Work order:
After locating the line with "efter først til mølle." in the entries below, output it and each following line up to and including the line with "る。国内外で多くの受賞歴を持ち、現在も力強い生き方をしている。今", exactly and without pictures.

Dataset entries
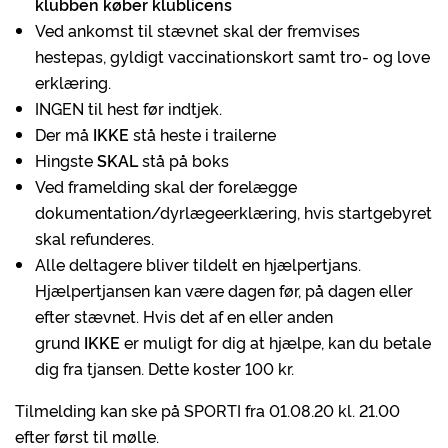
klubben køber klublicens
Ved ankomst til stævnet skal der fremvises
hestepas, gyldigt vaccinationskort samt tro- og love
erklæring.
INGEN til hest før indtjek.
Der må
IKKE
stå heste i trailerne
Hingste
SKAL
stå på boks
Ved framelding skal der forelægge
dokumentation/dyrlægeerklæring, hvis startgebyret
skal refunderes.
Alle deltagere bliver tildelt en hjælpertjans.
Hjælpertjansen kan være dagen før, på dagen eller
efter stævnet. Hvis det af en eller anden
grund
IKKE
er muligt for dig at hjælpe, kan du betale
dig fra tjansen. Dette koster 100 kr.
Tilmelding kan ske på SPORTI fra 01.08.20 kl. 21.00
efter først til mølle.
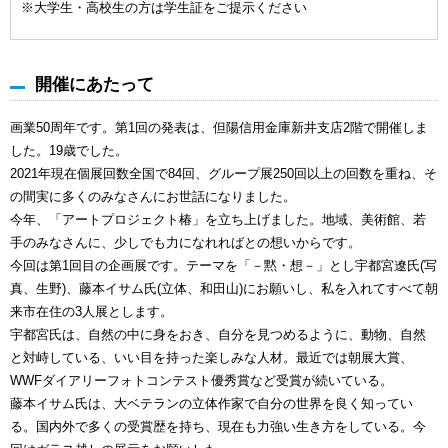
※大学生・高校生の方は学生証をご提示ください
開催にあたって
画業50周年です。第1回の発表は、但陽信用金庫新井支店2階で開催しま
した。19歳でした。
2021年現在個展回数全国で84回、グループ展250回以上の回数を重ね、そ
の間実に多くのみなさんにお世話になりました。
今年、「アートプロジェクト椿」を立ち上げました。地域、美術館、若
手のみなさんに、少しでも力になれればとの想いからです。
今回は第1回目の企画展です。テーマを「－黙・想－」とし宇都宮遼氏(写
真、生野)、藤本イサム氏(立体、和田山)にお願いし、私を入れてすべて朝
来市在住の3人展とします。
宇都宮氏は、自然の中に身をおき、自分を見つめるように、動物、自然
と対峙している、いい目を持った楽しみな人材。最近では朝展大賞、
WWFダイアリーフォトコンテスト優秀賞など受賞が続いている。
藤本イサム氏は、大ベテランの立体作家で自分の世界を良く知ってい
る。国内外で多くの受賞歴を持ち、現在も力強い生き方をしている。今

==

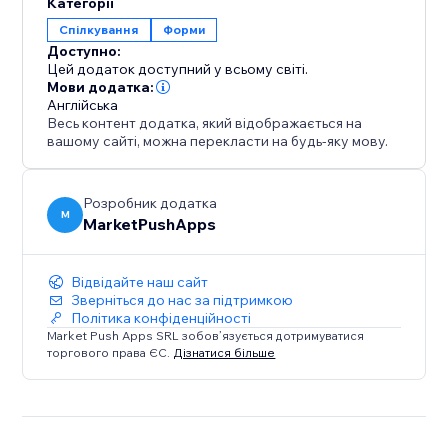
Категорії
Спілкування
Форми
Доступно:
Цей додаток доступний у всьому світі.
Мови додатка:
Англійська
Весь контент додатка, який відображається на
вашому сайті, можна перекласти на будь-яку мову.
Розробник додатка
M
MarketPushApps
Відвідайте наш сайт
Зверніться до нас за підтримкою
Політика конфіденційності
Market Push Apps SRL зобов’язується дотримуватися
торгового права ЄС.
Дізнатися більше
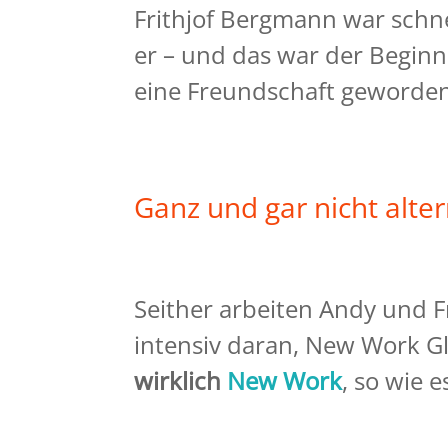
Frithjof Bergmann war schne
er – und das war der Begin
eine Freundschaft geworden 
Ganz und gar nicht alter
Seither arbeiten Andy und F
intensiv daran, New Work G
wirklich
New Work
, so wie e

Response to the exercise:
efter først til mølle.
※大学生・高校生の方は学生証をご提示ください
開催にあたって
画業50周年です。第1回の発表は、但陽信用金庫新井支店2階で開催しま
した。19歳でした。
2021年現在個展回数全国で84回、グループ展250回以上の回数を重ね、そ
の間実に多くのみなさんにお世話になりました。
今年、「アートプロジェクト椿」を立ち上げました。地域、美術館、若
手のみなさんに、少しでも力になれればとの想いからです。
今回は第1回目の企画展です。テーマを「－黙・想－」とし宇都宮遼氏(写
真、生野)、藤本イサム氏(立体、和田山)にお願いし、私を入れてすべて朝
来市在住の3人展とします。
宇都宮氏は、自然の中に身をおき、自分を見つめるように、動物、自然
と対峙している、いい目を持った楽しみな人材。最近では朝展大賞、
WWFダイアリーフォトコンテスト優秀賞など受賞が続いている。
藤本イサム氏は、大ベテランの立体作家で自分の世界を良く知ってい
る。国内外で多くの受賞歴を持ち、現在も力強い生き方をしている。今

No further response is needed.